International career^{‡}
- 2021: Morocco U20 / 1 / (0)
- 2023–: Morocco U23 / 1 / (0)

= Bilal El Ouadghiri =

Moroccan footballer (born 2001)

Bilal El Ouadghiri (بلال الودغيري; born 3 August 2001) is a Moroccan professional footballer who plays as a centre-back for IR Tanger.

==Club career==
El Ouadghiri was born in Fez, Morocco and joined the MAS de Fes training center at a young age. He was trained at the same time as his teammates Salaheddine Alami and Hamza El Janati.

During the 2020–21 season, El Ouadghiri came into play on 19 April 2021 and played his first minutes as a professional with Maghreb de Fès against Chabab Mohammédia, coming into play in place of Karim El Oualadi in the 66th minute (draw, 1-1).
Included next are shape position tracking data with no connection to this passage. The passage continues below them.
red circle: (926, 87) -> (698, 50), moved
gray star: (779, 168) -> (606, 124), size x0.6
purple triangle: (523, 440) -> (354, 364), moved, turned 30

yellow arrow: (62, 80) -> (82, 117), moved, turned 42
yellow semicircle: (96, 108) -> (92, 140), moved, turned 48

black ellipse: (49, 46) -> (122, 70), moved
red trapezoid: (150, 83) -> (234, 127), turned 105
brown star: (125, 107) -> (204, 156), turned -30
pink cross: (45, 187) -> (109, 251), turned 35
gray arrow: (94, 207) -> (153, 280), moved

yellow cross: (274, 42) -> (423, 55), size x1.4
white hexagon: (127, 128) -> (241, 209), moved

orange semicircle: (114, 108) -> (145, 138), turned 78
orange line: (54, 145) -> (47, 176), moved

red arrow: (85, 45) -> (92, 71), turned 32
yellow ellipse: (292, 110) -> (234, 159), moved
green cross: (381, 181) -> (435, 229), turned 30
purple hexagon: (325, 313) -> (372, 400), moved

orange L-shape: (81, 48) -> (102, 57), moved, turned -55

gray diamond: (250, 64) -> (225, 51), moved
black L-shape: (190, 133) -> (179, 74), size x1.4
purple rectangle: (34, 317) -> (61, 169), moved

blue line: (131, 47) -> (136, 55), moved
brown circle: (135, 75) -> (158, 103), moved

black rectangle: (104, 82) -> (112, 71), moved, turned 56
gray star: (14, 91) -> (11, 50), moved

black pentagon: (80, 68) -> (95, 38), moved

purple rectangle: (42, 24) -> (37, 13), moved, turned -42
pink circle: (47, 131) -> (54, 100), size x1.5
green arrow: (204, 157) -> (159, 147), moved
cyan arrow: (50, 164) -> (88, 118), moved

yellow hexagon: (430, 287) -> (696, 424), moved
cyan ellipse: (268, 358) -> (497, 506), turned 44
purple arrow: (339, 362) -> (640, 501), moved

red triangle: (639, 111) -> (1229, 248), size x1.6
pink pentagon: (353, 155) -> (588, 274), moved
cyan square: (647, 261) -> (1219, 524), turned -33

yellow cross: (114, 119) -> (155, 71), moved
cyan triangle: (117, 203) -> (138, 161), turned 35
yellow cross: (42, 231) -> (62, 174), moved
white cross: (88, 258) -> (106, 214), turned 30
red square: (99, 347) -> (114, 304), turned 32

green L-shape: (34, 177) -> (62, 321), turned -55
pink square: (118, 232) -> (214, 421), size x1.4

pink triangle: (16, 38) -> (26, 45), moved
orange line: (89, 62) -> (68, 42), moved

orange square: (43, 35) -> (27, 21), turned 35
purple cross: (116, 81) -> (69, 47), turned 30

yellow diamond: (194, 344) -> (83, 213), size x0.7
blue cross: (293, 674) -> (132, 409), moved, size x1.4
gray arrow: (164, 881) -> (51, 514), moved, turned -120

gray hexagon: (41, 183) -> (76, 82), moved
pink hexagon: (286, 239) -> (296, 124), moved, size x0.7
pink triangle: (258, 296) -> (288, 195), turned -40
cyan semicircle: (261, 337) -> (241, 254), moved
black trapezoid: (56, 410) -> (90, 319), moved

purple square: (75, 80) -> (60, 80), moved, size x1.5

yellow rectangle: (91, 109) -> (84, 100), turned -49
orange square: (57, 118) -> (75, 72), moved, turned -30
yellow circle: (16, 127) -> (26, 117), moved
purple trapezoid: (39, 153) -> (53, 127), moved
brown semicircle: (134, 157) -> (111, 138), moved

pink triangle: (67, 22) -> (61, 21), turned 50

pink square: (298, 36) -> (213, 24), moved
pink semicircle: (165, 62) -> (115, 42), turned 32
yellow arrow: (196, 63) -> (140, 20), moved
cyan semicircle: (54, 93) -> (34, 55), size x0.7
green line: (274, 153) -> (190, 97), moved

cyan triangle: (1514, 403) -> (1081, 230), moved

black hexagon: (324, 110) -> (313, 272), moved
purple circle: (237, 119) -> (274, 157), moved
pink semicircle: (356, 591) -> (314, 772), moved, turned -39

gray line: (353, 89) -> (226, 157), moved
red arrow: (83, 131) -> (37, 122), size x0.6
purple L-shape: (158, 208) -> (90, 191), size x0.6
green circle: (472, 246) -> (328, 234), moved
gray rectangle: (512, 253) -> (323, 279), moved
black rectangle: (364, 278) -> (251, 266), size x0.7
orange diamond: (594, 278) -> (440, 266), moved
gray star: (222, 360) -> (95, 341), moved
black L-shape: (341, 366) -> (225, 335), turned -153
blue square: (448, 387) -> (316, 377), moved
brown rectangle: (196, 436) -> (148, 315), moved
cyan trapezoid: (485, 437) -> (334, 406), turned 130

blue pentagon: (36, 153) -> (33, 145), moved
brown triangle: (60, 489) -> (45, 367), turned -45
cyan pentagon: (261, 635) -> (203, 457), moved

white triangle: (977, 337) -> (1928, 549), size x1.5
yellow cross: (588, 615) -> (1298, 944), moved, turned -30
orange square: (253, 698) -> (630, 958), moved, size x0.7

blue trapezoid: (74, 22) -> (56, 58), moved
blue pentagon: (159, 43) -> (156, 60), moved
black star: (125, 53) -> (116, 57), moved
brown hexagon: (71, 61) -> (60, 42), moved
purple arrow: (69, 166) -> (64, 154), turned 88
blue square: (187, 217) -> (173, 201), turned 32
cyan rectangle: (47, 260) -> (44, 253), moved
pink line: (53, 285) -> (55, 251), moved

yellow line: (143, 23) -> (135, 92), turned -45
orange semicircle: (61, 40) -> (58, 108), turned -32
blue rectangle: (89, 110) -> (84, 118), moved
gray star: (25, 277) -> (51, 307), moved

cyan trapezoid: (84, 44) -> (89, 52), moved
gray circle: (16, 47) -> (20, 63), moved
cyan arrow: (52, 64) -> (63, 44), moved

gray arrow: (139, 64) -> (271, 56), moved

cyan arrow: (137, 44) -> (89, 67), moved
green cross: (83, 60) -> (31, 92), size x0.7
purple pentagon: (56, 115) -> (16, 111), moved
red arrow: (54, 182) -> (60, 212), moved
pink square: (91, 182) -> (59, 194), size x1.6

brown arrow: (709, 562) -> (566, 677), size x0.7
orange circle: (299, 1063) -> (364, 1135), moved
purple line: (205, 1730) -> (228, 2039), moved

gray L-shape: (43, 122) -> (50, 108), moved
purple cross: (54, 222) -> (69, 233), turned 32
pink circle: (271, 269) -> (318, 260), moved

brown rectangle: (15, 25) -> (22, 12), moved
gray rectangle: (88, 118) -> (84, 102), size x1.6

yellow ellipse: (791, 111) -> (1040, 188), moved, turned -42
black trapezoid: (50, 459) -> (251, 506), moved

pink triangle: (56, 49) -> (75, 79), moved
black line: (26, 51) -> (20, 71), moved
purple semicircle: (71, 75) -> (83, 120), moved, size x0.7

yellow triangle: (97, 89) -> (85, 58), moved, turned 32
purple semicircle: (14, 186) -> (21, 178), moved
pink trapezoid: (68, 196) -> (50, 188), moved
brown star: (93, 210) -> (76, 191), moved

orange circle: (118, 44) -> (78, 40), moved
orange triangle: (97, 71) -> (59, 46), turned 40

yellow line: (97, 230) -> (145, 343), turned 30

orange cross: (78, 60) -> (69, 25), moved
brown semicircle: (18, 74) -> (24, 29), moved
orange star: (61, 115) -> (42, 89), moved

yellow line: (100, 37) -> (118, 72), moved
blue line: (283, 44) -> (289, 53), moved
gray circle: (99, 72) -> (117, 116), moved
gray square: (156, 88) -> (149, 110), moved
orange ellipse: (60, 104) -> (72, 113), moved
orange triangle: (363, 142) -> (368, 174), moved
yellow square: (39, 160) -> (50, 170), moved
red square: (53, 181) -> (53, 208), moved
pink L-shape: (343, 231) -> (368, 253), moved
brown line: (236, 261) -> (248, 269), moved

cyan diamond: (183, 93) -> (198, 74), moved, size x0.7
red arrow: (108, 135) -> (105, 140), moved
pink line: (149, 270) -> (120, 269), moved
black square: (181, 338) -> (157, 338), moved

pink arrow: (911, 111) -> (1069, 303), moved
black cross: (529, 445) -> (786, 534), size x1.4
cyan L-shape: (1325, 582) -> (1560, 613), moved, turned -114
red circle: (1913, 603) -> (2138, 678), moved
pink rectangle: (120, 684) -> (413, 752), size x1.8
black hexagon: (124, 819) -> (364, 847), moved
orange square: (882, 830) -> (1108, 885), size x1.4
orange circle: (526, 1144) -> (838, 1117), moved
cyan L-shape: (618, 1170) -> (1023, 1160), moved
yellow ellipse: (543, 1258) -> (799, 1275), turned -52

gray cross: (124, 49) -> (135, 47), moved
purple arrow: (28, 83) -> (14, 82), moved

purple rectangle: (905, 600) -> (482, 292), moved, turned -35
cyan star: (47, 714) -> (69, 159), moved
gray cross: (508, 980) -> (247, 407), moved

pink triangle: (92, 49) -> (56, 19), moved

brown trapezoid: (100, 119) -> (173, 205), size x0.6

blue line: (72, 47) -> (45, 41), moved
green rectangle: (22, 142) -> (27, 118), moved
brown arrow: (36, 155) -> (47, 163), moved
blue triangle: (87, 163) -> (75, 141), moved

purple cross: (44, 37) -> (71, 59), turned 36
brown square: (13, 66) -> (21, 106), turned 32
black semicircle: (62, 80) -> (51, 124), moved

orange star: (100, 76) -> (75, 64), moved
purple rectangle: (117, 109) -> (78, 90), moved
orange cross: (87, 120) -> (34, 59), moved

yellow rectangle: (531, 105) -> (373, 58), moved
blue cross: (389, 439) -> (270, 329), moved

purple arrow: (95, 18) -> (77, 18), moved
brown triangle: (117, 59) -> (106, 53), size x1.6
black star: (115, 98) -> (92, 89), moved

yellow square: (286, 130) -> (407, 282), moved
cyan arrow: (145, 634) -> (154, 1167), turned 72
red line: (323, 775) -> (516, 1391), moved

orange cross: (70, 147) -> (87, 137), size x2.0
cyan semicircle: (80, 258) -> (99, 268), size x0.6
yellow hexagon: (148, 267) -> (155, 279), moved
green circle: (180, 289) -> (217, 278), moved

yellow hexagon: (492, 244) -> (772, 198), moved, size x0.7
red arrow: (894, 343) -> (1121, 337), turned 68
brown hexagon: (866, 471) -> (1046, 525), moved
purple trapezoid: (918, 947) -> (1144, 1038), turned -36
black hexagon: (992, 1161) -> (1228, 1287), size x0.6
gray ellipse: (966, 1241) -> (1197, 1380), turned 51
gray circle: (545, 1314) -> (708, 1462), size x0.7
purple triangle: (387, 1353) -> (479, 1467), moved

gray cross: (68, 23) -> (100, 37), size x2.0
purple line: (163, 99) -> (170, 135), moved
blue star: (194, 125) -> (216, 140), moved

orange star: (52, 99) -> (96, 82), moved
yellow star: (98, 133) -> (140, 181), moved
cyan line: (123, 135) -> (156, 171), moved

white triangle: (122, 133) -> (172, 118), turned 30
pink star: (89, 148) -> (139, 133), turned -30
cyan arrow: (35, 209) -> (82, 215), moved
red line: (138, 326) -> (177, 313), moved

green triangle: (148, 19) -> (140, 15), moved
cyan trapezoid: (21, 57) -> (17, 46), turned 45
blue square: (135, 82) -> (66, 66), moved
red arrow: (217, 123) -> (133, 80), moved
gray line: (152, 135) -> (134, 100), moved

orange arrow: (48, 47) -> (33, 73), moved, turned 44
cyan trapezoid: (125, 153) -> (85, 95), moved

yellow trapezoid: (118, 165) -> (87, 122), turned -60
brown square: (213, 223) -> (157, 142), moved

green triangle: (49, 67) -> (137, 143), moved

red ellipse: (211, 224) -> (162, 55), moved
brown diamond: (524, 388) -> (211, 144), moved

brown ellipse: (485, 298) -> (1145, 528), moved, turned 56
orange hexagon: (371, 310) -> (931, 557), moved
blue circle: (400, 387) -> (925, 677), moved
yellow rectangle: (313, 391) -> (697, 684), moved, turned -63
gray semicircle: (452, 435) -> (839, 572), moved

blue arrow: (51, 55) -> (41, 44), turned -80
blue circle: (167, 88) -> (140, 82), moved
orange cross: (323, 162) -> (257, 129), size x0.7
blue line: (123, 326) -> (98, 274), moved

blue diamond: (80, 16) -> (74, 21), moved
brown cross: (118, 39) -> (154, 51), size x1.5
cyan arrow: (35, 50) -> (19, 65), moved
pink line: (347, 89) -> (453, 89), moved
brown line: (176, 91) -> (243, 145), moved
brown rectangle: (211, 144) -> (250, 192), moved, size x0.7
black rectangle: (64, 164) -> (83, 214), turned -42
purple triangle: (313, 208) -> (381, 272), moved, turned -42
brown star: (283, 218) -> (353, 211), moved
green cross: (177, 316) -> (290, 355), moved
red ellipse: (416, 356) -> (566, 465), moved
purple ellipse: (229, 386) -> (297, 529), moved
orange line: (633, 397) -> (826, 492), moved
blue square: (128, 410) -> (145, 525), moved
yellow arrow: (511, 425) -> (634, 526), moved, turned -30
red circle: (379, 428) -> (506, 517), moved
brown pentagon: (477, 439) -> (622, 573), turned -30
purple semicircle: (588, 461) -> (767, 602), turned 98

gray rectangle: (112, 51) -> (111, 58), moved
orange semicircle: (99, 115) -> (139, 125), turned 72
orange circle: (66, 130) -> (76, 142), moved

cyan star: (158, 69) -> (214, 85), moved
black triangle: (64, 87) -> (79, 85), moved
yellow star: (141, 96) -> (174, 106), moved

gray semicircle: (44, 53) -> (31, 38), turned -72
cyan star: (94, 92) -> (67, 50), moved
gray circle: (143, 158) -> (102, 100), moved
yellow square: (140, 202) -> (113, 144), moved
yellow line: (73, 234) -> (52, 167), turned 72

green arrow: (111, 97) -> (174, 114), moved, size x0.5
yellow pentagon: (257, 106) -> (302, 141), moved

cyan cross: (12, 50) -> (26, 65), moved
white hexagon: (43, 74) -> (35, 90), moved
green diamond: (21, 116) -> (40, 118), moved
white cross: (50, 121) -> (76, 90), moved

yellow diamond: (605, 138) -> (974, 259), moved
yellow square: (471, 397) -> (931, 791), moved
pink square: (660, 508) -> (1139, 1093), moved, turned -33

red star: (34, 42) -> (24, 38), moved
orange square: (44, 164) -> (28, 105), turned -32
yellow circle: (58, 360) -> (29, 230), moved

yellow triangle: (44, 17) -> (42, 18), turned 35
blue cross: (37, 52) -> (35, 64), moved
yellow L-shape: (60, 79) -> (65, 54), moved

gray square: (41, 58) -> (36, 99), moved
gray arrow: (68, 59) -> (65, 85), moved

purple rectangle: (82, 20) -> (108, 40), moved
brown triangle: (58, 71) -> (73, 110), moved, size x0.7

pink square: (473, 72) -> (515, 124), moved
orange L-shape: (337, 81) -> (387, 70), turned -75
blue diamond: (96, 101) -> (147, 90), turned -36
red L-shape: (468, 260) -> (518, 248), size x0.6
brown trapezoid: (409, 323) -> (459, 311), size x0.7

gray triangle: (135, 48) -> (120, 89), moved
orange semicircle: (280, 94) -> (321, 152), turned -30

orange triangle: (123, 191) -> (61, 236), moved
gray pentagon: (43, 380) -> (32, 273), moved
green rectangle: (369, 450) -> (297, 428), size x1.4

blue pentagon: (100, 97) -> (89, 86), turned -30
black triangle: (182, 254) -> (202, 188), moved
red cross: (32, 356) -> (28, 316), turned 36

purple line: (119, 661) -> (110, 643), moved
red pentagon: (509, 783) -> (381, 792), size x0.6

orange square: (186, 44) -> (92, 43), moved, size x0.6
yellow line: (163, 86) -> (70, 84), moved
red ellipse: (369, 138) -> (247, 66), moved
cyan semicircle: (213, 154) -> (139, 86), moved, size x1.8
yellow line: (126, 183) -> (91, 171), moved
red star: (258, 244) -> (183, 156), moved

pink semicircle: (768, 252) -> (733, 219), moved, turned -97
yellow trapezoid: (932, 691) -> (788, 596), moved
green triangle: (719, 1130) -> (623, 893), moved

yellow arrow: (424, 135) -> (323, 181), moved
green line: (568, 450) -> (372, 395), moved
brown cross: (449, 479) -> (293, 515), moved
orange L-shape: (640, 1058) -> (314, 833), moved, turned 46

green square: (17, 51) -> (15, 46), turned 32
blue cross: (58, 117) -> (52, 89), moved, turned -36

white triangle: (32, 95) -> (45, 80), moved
During that season, he only played one match and ended his year in seventh place in the Botola Pro rankings.

During the 2021–22 season, El Ouadghiri established himself as a key player and received his first start at home on 25 December 2021, against IR Tanger (victory, 2–1). On 15 May 1202, he scored his first own goal against Chabab Mohammédia (victory, 1–3).

On 18 January 2023, El Ouadghiri scored his first professional goal against AS FAR (defeat, 2–1).

==International career==
On 21 March 2021, El Ouadghiri received his first call-up to the national team for a training camp in Saïdia with the Morocco U-20 team under the leadership of manager Zakaria Aboub.

On 3 October 2021, El Ouadghiri was on the list of those called up for the Morocco U-23 team managed by Hicham Dmiai for a training camp at the Maâmora Sports Centre in Salé.

On 22 March 2023, El Ouadghiri joined Morocco U-23 under new manager Issame Charaï for a friendly match against Ivory Coast in Rabat as part of the preparations for the U-23 Africa Cup of Nations which took place in Morocco in 2023. During this match, he started but conceded three goals (defeat, 2–3). Two days later, he appeared on the bench during a new friendly match against Togo, making no appearance (victory, 2–0).

Ayman El Wafi withdrew from the 2024 Summer Olympics on 9 July 2024 after his club refused to release him, and El Ouadghiri was called up to replace him.